From 4b06f84618a9921250e0a101336346e89bff1039 Mon Sep 17 00:00:00 2001
From: Andrea Dell'Amico <andrea.dellamico@isti.cnr.it>
Date: Fri, 7 Aug 2015 11:25:06 +0200
Subject: [PATCH] library/roles: Try and fix the fail2ban conditionals, again.
 xen/host_vars/dlib28x.dom0.research-infrastructures.eu: add
 dlib28x.dom0.research-infrastructures.eu

---
 fail2ban/defaults/main.yml            | 6 ++----
 fail2ban/handlers/main.yml            | 2 +-
 fail2ban/tasks/main.yml               | 2 +-
 iptables/handlers/main.yml            | 2 +-
 ubuntu-deb-general/defaults/main.yml  | 2 ++
 ubuntu-deb-general/tasks/packages.yml | 1 +
 6 files changed, 8 insertions(+), 7 deletions(-)

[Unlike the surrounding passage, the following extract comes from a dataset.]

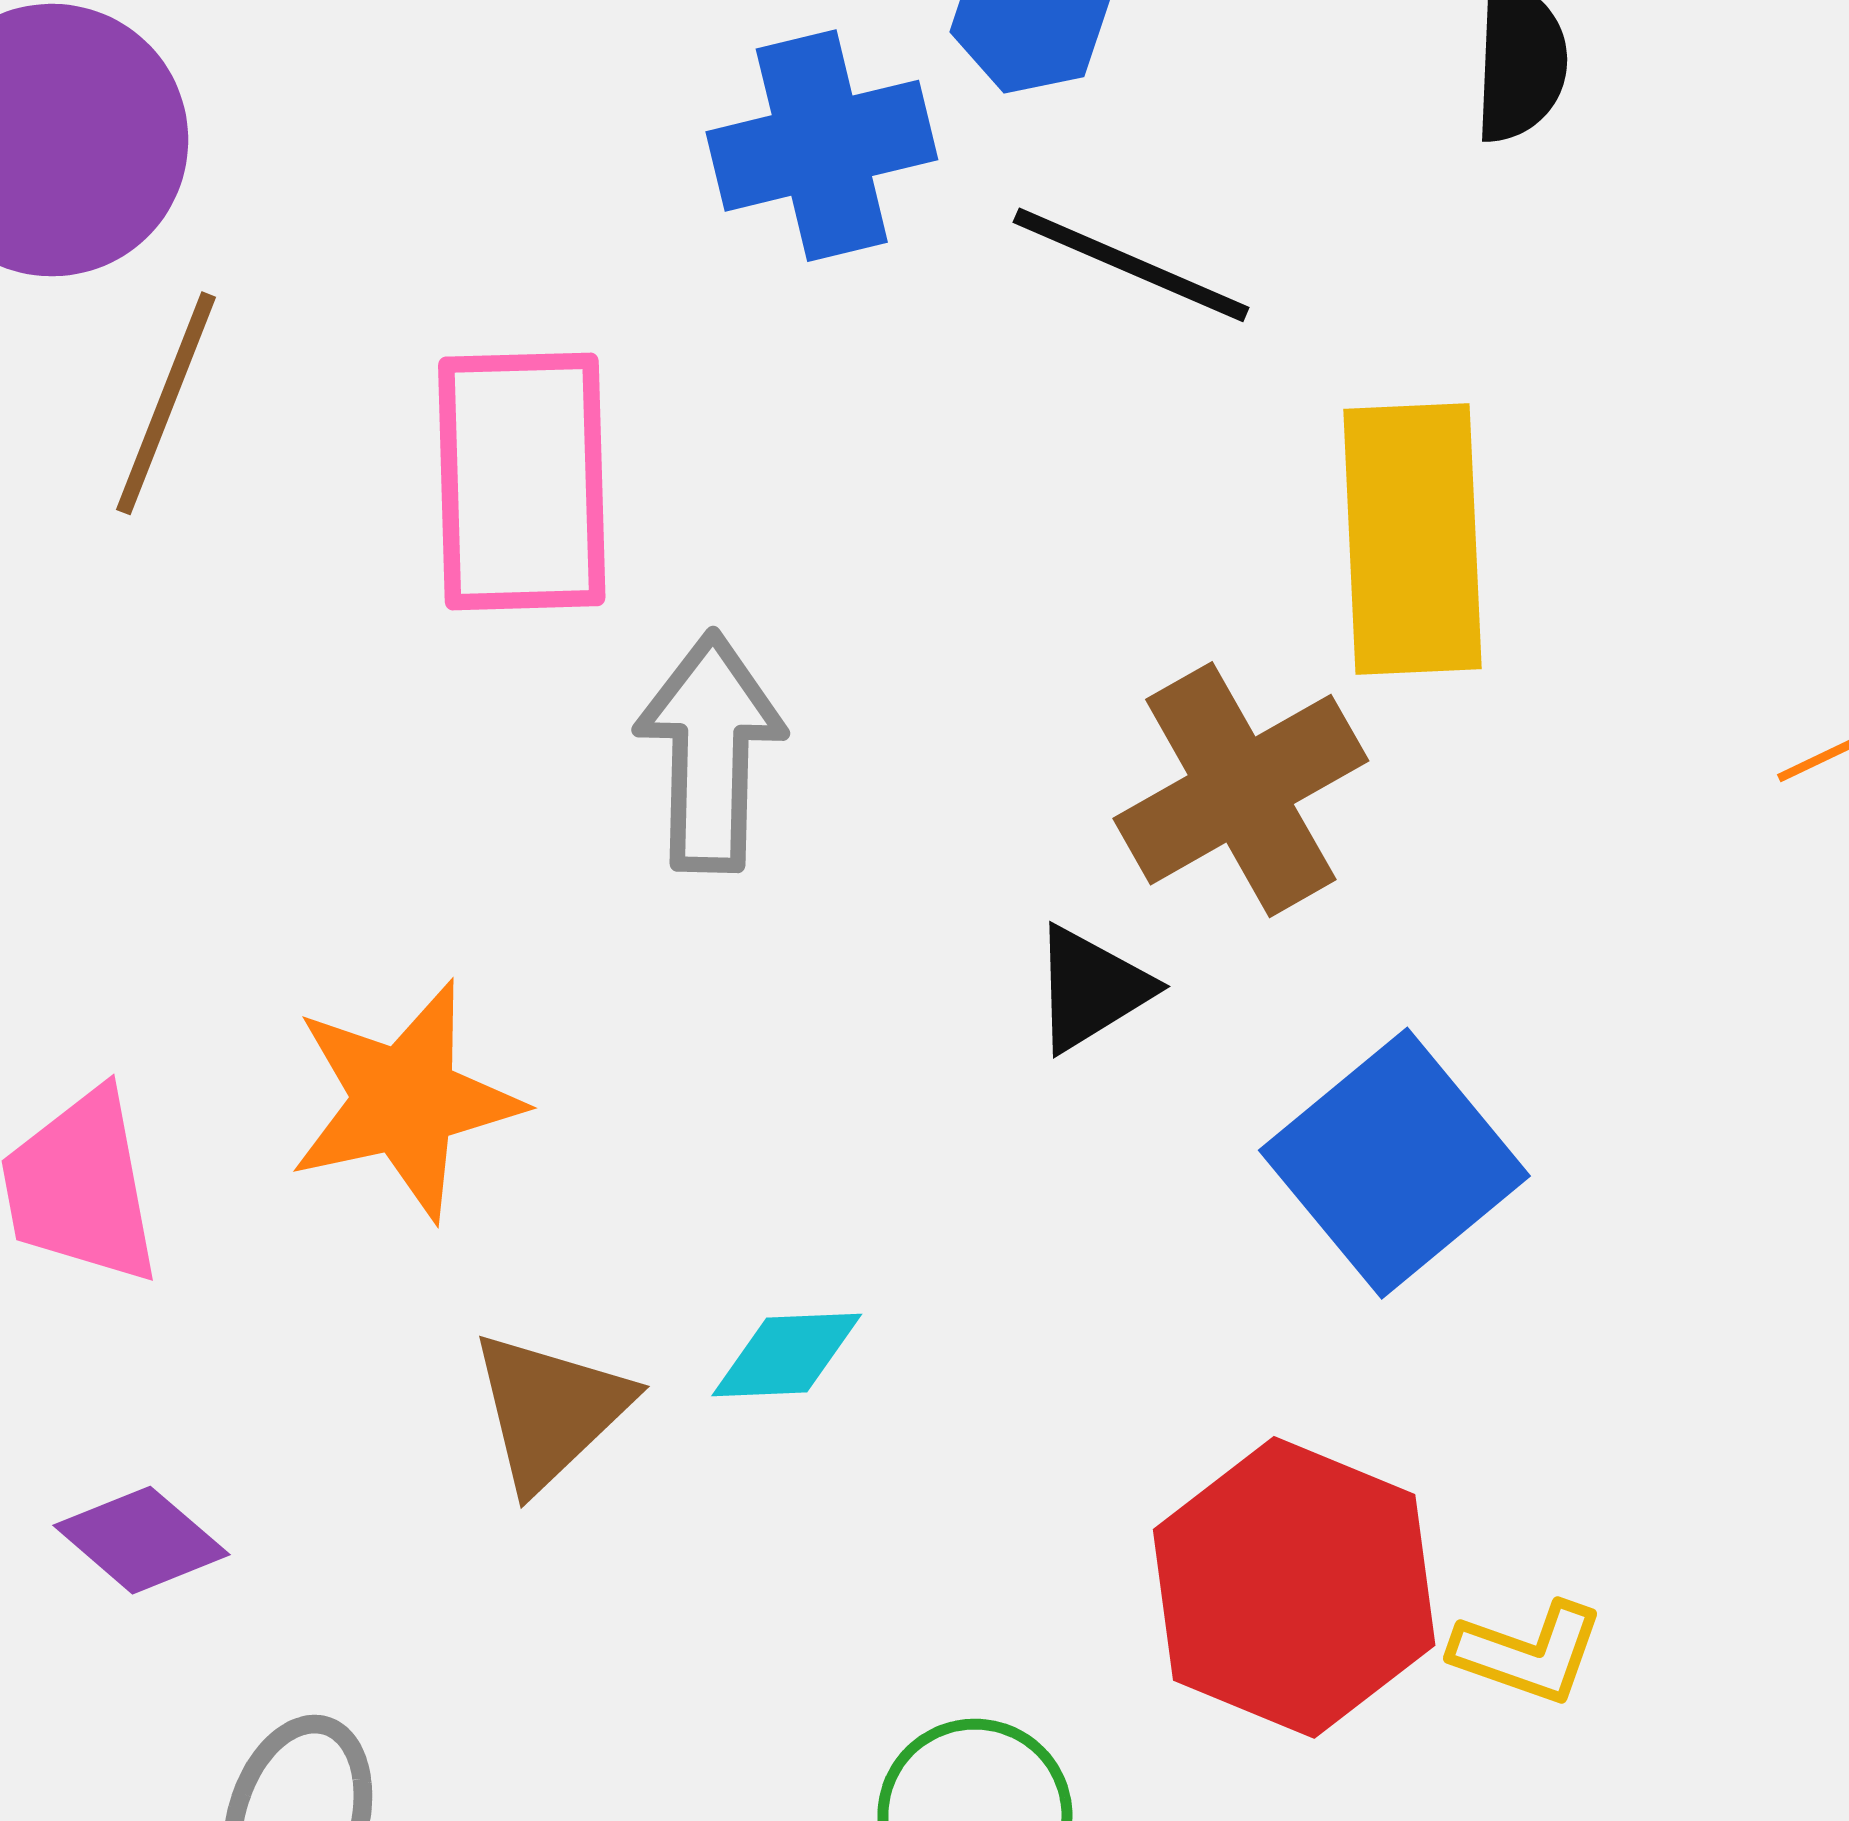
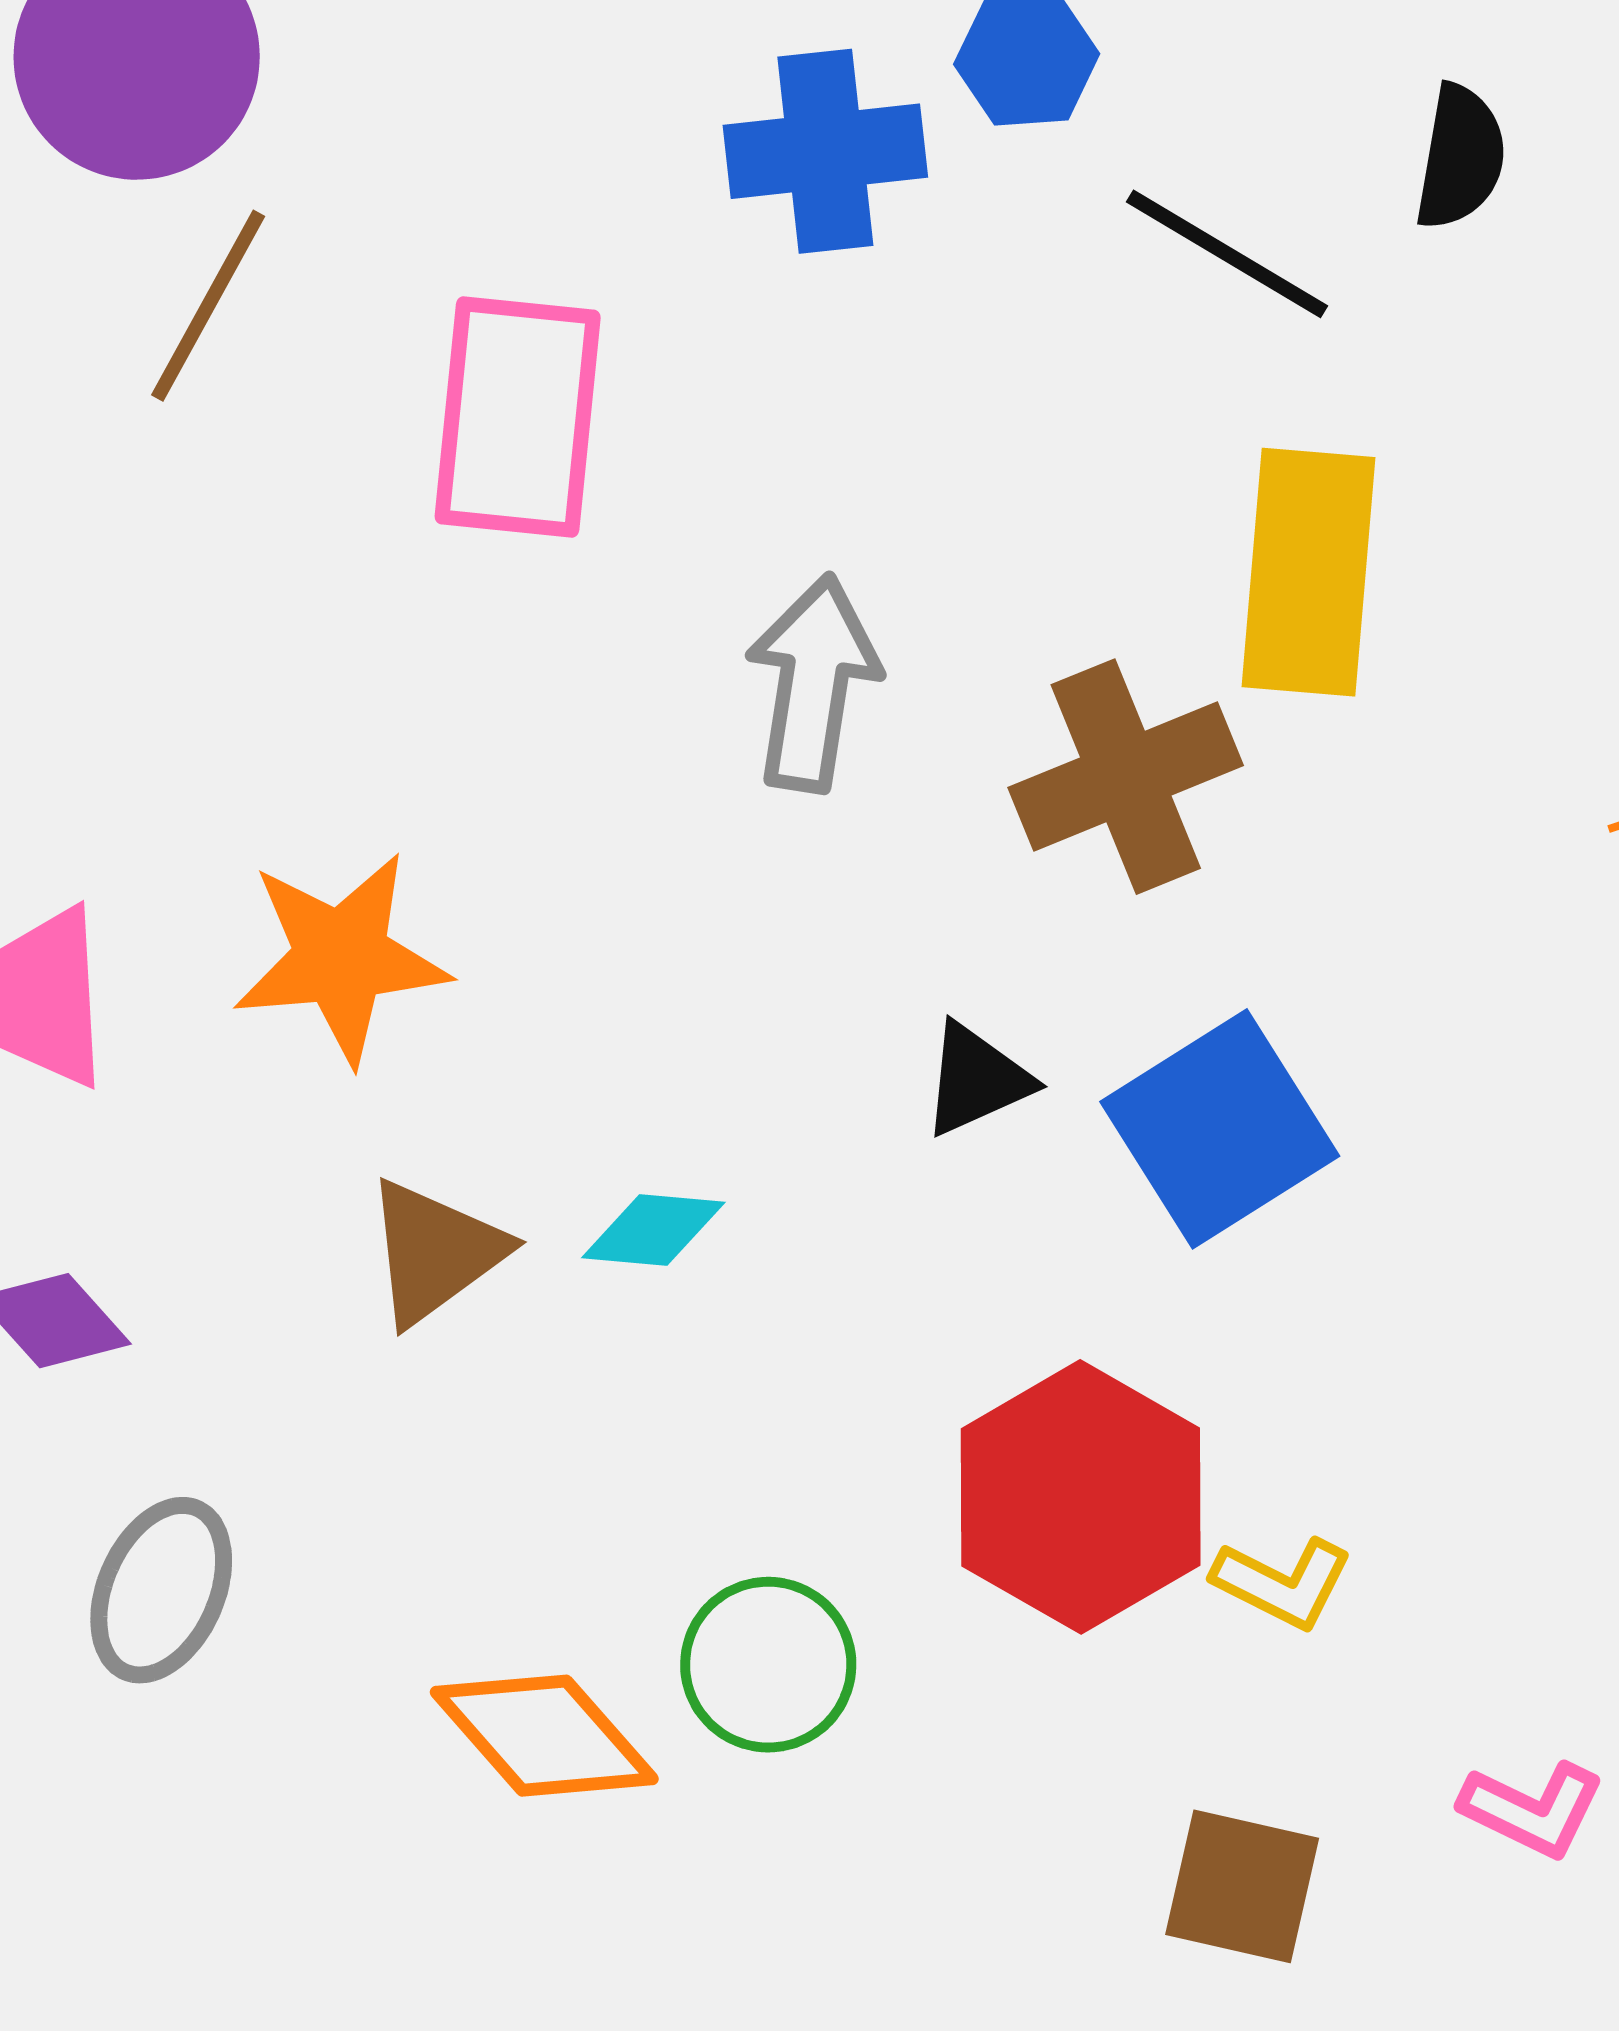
black line: (1131, 265) -> (1227, 254), moved
gray arrow: (710, 752) -> (813, 683), moved
black triangle: (1091, 989) -> (976, 1079), moved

diff --git a/fail2ban/defaults/main.yml b/fail2ban/defaults/main.yml
index 655a7fe0..b5e01294 100644
--- a/fail2ban/defaults/main.yml
+++ b/fail2ban/defaults/main.yml
@@ -2,16 +2,14 @@
 
 # Fail2ban
 # Needed by the fail2ban template
-cm_ip: 146.48.123.18
-monitoring_ip: 146.48.123.23
 # ban time in seconds. 86400 == 1 day
 f2b_ban_time: 86400
 f2b_findtime: 600
 f2b_maxretry: 5
 f2b_default_backend: auto
 f2b_usedns: warn
-f2b_dest_email: sysadmin@research-infrastructures.eu
-f2b_sender_email: denyhosts@research-infrastructures.eu
+f2b_dest_email: 'sysadmin@{{ domain_name }}'
+f2b_sender_email: 'denyhosts@{{ domain_name }}'
 f2b_default_banaction: iptables-multiport
 # Default action: ban. Not send email
 f2b_default_action: action_
diff --git a/fail2ban/handlers/main.yml b/fail2ban/handlers/main.yml
index a6b3c1a5..5423011a 100644
--- a/fail2ban/handlers/main.yml
+++ b/fail2ban/handlers/main.yml
@@ -1,6 +1,6 @@
 ---
 - name: Restart fail2ban
   service: name=fail2ban state=restarted enabled=yes
-  when: ( is_trusty ) or ( is_debian8 )
+  when: has_fail2ban
 
 
diff --git a/fail2ban/tasks/main.yml b/fail2ban/tasks/main.yml
index 3990764e..33aa9aeb 100644
--- a/fail2ban/tasks/main.yml
+++ b/fail2ban/tasks/main.yml
@@ -1,3 +1,3 @@
 ---
 - include: fail2ban.yml
-  when: ( is_trusty ) or ( is_debian8 )
+  when: has_fail2ban
diff --git a/iptables/handlers/main.yml b/iptables/handlers/main.yml
index 150d2e9c..72895169 100644
--- a/iptables/handlers/main.yml
+++ b/iptables/handlers/main.yml
@@ -22,5 +22,5 @@
 
 - name: Restart fail2ban
   service: name=fail2ban state=restarted enabled=yes
-  when: ( is_trusty ) or ( is_debian8 )
+  when: has_fail2ban
 
diff --git a/ubuntu-deb-general/defaults/main.yml b/ubuntu-deb-general/defaults/main.yml
index 140e53c0..b79b4b71 100644
--- a/ubuntu-deb-general/defaults/main.yml
+++ b/ubuntu-deb-general/defaults/main.yml
@@ -103,6 +103,8 @@ has_htop: "'{{ ansible_distribution }}' == 'Ubuntu' and ({{ ansible_distribution
 
 has_apt: "('{{ ansible_distribution }}' == 'Debian' or '{{ ansible_distribution }}' == 'Ubuntu') and '{{ ansible_distribution_version }}' != 'lenny/sid' and '{{ ansible_lsb['major_release'] }}' >= 5"
 
+has_fail2ban: "(('{{ ansible_distribution }}' == 'Ubuntu') and ({{ ansible_distribution_major_version }} >= 14)) or (('{{ ansible_distribution }}' == 'Debian') and ({{ ansible_lsb['major_release'] }} >= 8))"
+
 is_debian: "'{{ ansible_distribution }}' == 'Debian'"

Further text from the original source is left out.